CableLabs' Green, however, said the cable industry is moving forward on several fronts. "We are exploring both ends of the business spectrums — on one end, rolling out fully capable set-tops now, while on the other end, looking for ways to make use of already existing upgraded cable plants and amortize that investment with thin clients." The hybrid fiber-coax plant "gives us more options," he said.

Industry observers noted two major reasons why U.S. cable operators are generally cautious about advanced digital set-tops. The first is cost, and the second is a lack of interactive programming that would require such advanced set-tops. "The cost of the advanced boxes is still very high, while there is really nothing to run on advanced set-tops," said Paul Kagan, chairman and chief executive officer at Paul Kagan Associates Inc., a market research company for media and communication industries.

Michael Paxton, an analyst at Cahners In-Stat Group, agreed. "The one box type in the cable industry that seems to be gathering dust is Motorola's DCT-5000," Paxton said. "Several cable operators purchased a total of about 100,000 last year, but they were never deployed [except for a few experiments] That was due to the fact that most applications for the DCT-5000 were beyond the capabilities of the operators to support.
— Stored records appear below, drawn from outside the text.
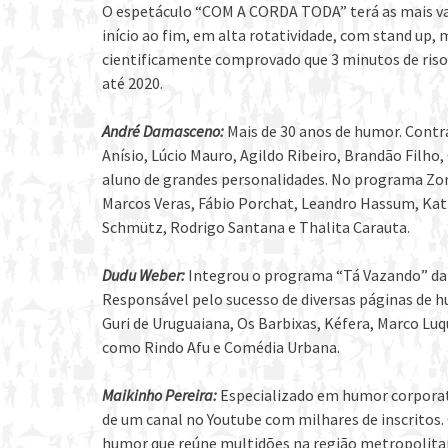
O espetáculo “COM A CORDA TODA” terá as mais var
início ao fim, em alta rotatividade, com stand up
cientificamente comprovado que 3 minutos de riso 
até 2020.
André Damasceno:
Mais de 30 anos de humor. Contr
Anísio, Lúcio Mauro, Agildo Ribeiro, Brandão Filho,
aluno de grandes personalidades. No programa Zor
Marcos Veras, Fábio Porchat, Leandro Hassum, Kati
Schmütz, Rodrigo Santana e Thalita Carauta.
Dudu Weber:
Integrou o programa “Tá Vazando” da r
Responsável pelo sucesso de diversas páginas de h
Guri de Uruguaiana, Os Barbixas, Kéfera, Marco Luq
como Rindo Afu e Comédia Urbana.
Maikinho Pereira:
Especializado em humor corporati
de um canal no Youtube com milhares de inscritos.
humor que reúne multidões na região metropolita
It literally was a set-top box too far ahead of its time."

Motorola confirmed that it has shipped "a little over four million digital set-tops" to the North American cable market since last fall, said director of systems engineering Lawrence Vice. "A majority [of those] was DCT-2000."

The DCT-2000 runs a Motorola's 68000 processor and comes with a basic MPEG-2 main-level profile video processor and AC-3 audio processor. It has a bit-mapped graphics display that ranges from 2-bits to 8-bits.

The DCT-5000, meanwhile, run a RISC processor with better than 300 million instruction per second performance, and features an integrated cable modem as well as an MPEG-2 main-level video processor, AC-3 audio processor, 32-bit graphics and hardware support for 3-D graphics. The box also incorporates 14.3 megabytes of standard memory, but is field-upgradable to 90 Mbytes.